A few weeks before she died, Mr. Lauder said, he found her standing in their kitchen one night wearing a ring he had bought her.

“She said, ‘I’ll never have a chance to wear this ring. so I’m wearing it tonight,’ ” Mr. Lauder told me. “When she died, I had all this jewelry. I didn’t feel right giving it to someone. I thought, ‘What should I do with the jewelry?’ ”

He decided to auction it off and give all the money to the foundation. He said he got Sotheby’s to waive the commission it charges sellers so that any money raised would go to a new fund at the foundation to focus on the genetic links between different types of cancers.

Among those in the audience of prospective bidders that day was Cindy Citrone. Mrs. Citrone’s mother and father died of cancer, and she is active in various cancer charities in Connecticut, where she lives.

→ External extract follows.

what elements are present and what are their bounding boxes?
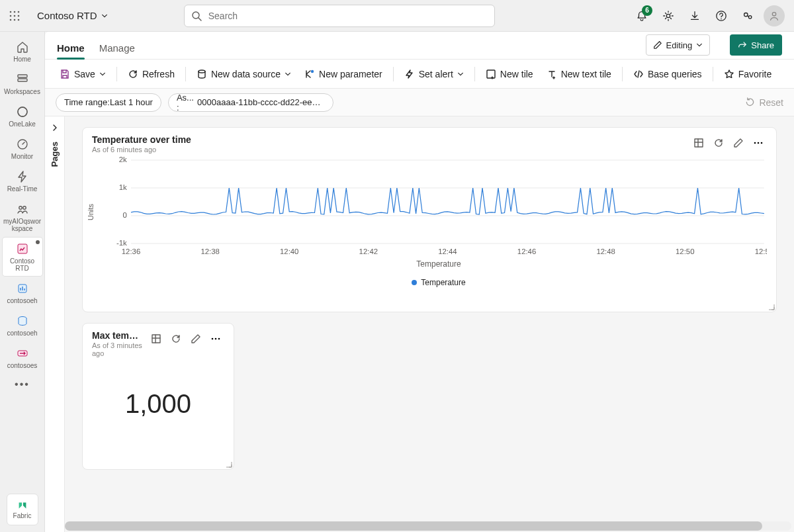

She also sits on the board of visitors of M. D. Anderson Cancer Center in Houston. Cancer charities are something she and her husband, Rob, who runs a hedge fund, support in many different ways.

She was moved by Mr. Lauder’s account of how he wanted his gifts to his wife to be passed on as part of a continuing contribution to the fight against cancer. “After hearing him tell this story of love and the legacy of joy,” she said, “I came home and wanted to be part of it.”

This article has been revised to reflect the following correction:

Correction: December 21, 2012

A picture caption with an earlier version of this column misspelled the surname of the Breast Cancer Research Foundation’s scientific adviser. He is Larry Norton, not Nortan.